I was looking at a more aggressive optimization that would consist on reducing the 60 days data per article aka data points to only 6, which is the least we need to print a meaningful chart. That's the only usage GE makes of this data that I'm aware. However there's a REST API endpoint that's been out for some time and mobile apps are consuming it, so I'm on the process of investigating how much of a breaking change is the optimization. Any feedback for alternative mitigations is welcome. I have a local WIP patch with the 60 to 6 page views data points change that I need to refine but could push by tomorrow midday UTC.

A quite possible scenario is that a bug that got deployed during that time inadvertently brought back the 0s in the module. I also wouldn't really call it micro-optimization as checking one example, it cut the size of the module to half.

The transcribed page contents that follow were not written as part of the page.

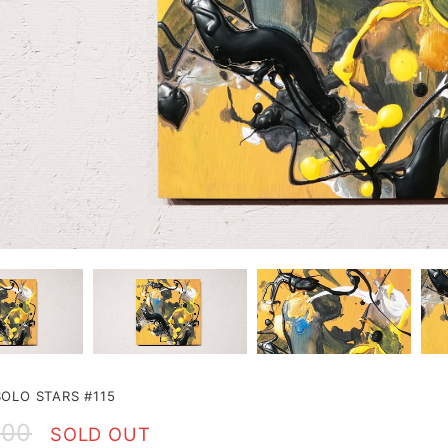
LO STARS #115
000
SOLD OUT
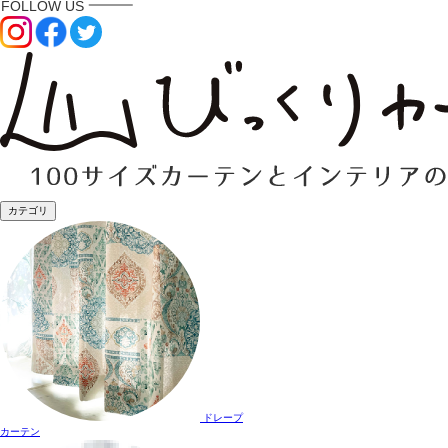
カテゴリ
ドレープ
カーテン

Change #1235818 had a related patch set uploaded (by Sergio Gimeno; author: Sergio Gimeno):

[mediawiki/extensions/GrowthExperiments@master] DatabaseUserImpactStore: log attempts to save zero pageviews values

https://gerrit.wikimedia.org/r/1235818

Change #1236270 had a related patch set uploaded (by Sergio Gimeno; author: Sergio Gimeno):

[mediawiki/extensions/GrowthExperiments@master] test(DatabaseUserImpactStoreTest): use realistic dailyArticleViews structure

https://gerrit.wikimedia.org/r/1236270

Change #1236270 abandoned by Sergio Gimeno:

[mediawiki/extensions/GrowthExperiments@master] test(DatabaseUserImpactStoreTest): use realistic dailyArticleViews structure

Reason:

unnecessary

https://gerrit.wikimedia.org/r/1236270

@Sgs I found the bug: ExpensiveUserImpact::filterViewCounts() filters based on array of ['key' => value] e.g. dates. That works in dailyTotalViews key which is fine but it skips all zeros in dailyArticleViews because it tries to remove zeros from array of ['key' => array] which won't work. I try to make a patch plus regression testing ASAP.

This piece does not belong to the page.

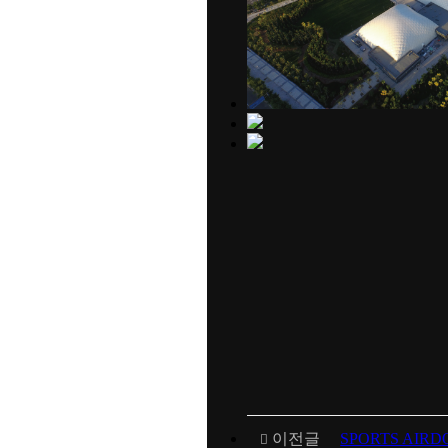
이전글
SPORTS AIR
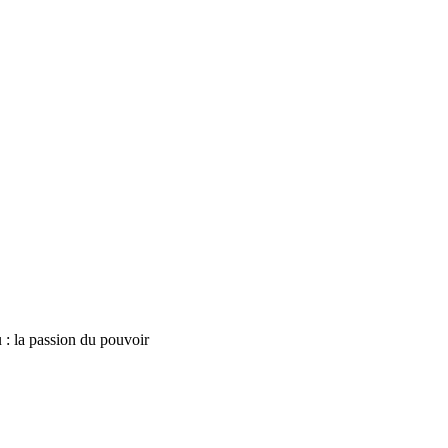
u : la passion du pouvoir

Change #1236352 had a related patch set uploaded (by Ladsgroup; author: Ladsgroup):

[mediawiki/extensions/GrowthExperiments@master] UserImpact: Remove zeros in per-article view stats

https://gerrit.wikimedia.org/r/1236352

@Sgs I found the bug: ExpensiveUserImpact::filterViewCounts() filters based on array of ['key' => value] e.g. dates. That works in dailyTotalViews key which is fine but it skips all zeros in dailyArticleViews because it tries to remove zeros from array of ['key' => array] which won't work. I try to make a patch plus regression testing ASAP.

I've approved the change. Even if it fixes the issue, something is still wrong here. We have apparently two place where we try to do the same thing: remove zeros from the pageview data. We should keep this task open until we figure that out.

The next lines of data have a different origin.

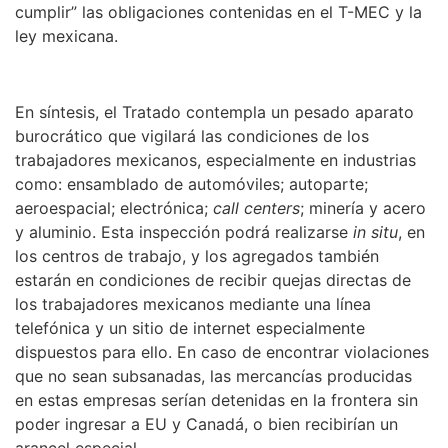
cumplir” las obligaciones contenidas en el T-MEC y la
ley mexicana.
En síntesis, el Tratado contempla un pesado aparato
burocrático que vigilará las condiciones de los
trabajadores mexicanos, especialmente en industrias
como: ensamblado de automóviles; autoparte;
aeroespacial; electrónica;
call centers
; minería y acero
y aluminio. Esta inspección podrá realizarse
in situ
, en
los centros de trabajo, y los agregados también
estarán en condiciones de recibir quejas directas de
los trabajadores mexicanos mediante una línea
telefónica y un sitio de internet especialmente
dispuestos para ello. En caso de encontrar violaciones
que no sean subsanadas, las mercancías producidas
en estas empresas serían detenidas en la frontera sin
poder ingresar a EU y Canadá, o bien recibirían un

Change #1236352 merged by jenkins-bot:

[mediawiki/extensions/GrowthExperiments@master] UserImpact: Remove zeros in per-article view stats

https://gerrit.wikimedia.org/r/1236352

Change #1236387 had a related patch set uploaded (by Ladsgroup; author: Ladsgroup):

[mediawiki/extensions/GrowthExperiments@wmf/1.46.0-wmf.14] UserImpact: Remove zeros in per-article view stats

https://gerrit.wikimedia.org/r/1236387

Change #1236388 had a related patch set uploaded (by Ladsgroup; author: Ladsgroup):

[mediawiki/extensions/GrowthExperiments@wmf/1.46.0-wmf.13] UserImpact: Remove zeros in per-article view stats

https://gerrit.wikimedia.org/r/1236388

Change #1236387 merged by jenkins-bot:

[mediawiki/extensions/GrowthExperiments@wmf/1.46.0-wmf.14] UserImpact: Remove zeros in per-article view stats

https://gerrit.wikimedia.org/r/1236387

Change #1236388 merged by jenkins-bot:

[mediawiki/extensions/GrowthExperiments@wmf/1.46.0-wmf.13] UserImpact: Remove zeros in per-article view stats

https://gerrit.wikimedia.org/r/1236388

Mentioned in SAL (#wikimedia-operations) [2026-02-04T01:25:32Z] <ladsgroup@deploy2002> Started scap sync-world: Backport for [[gerrit:1236387|UserImpact: Remove zeros in per-article view stats (T414080)]], [[gerrit:1236388|UserImpact: Remove zeros in per-article view stats (T414080)]]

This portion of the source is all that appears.